To tackle this, understand what is your churn rate across various customer segments - by company size, industry, or geographic region and identify common failure points across these segments to figure out the root cause of churn.
You have a high CSAT but still lose logos
Your customer satisfaction (CSAT) and Net Promoter Scores (NPS) are good, but people are still canceling. Why? This could mean regular users like your product, but the decision-makers (like managers or executives) don't see the value. If the people who control the budget don't see the benefit, no amount of satisfaction will save your business from churn.
To address it, hold Executive Business Reviews (EBRs). Use these sessions to highlight ROI, review progress toward goals, and align your product's value with their strategic priorities. Shift from reporting feature usage to showcasing business impact. Help customers see how your product contributes to their KPIs and bottom line.
Frequent customer support tickets and complaints
Your customer support team is handling a high volume of tickets, many of which are about the same issues. This is a strong indicator that there are systemic problems with your product or service that are affecting many customers.
To resolve this, analyze ticket trends. Take a deep dive into your support tickets to identify recurring issues. Are the same bugs being reported by multiple customers? Is there a feature that users consistently misunderstand? If so, you need to work on them proactively and get them fixed.
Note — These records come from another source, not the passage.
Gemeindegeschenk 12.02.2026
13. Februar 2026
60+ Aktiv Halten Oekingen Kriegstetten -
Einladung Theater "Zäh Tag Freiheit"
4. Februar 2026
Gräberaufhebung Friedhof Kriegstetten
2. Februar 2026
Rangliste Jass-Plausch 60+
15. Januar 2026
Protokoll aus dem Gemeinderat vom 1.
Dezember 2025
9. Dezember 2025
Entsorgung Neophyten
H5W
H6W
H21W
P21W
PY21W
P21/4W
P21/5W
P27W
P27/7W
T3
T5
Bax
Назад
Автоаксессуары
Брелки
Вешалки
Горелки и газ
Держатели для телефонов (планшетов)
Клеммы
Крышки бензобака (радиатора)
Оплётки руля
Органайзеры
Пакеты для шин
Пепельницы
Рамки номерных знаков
2 reasons why old retention tactics have become obsolete
If your retention tactics aren't working like they used to, it might be because of some external factors. Following are the major market changes that have reset the rules and made legacy approaches ineffective.
Budget Scrutiny
Economic pressures have led to a shift in decision-making authority, with CFOs and procurement teams now holding the reins for renewals and budgets. In the past, mid-level managers or customer champions could easily approve contract renewals. Today, finance teams demand clear, data-backed justifications for every expense. They expect quantifiable ROI, not just positive user feedback or satisfaction scores.
As a result, legacy retention efforts are failing because they rely primarily on relationships and qualitative feedback rather than measurable business outcomes. Since the person approving the renewal is not a day-to-day user of the product, without hard metrics to demonstrate real business impact, your chances of renewal decrease - regardless of how satisfied end users may be.
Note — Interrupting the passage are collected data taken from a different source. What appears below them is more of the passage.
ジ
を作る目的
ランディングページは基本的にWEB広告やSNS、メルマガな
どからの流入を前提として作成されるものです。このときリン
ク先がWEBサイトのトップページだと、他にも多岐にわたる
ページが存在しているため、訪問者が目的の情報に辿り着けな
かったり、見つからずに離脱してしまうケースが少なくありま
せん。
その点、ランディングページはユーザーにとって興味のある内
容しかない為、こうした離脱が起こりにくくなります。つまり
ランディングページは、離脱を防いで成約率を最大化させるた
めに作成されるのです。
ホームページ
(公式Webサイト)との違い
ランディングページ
SaaS saturation and feature parity
The SaaS market has matured, and virtually every tool in every category now has multiple viable competitors. Feature gaps are smaller than ever, and switching vendors has become easier. Many products now allow simple data exports and quick logins to alternative platforms.
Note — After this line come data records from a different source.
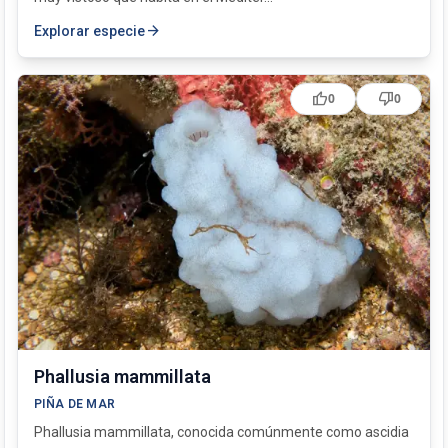
arrow_forward
Explorar especie
thumb_up
thumb_down
0
0
Phallusia mammillata
PIÑA DE MAR
Phallusia mammillata, conocida comúnmente como ascidia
This means old retention tactics like "we have the best features" or "our solution is the most comprehensive" aren't as effective as they used to be. The competitive advantage no longer lies in having unique features but in how a product is adopted, supported, and has evolved over time.
Final thoughts
As you run churn analysis, make sure you connect the data to what's happening in your business. Don't track who's leaving, but figure out why they are leaving. Look for patterns, shifts in behavior, or gaps in the customer experience that might explain the numbers.
Back your findings with clear visuals and supporting reports to bring others on board. Whether you're making the case for product updates, new retention tactics, or a shift in messaging, strong analysis will help you make smarter business decisions and keep more customers around.
So roll up your sleeves, start mapping the signals, and get ready to reduce churn with confidence.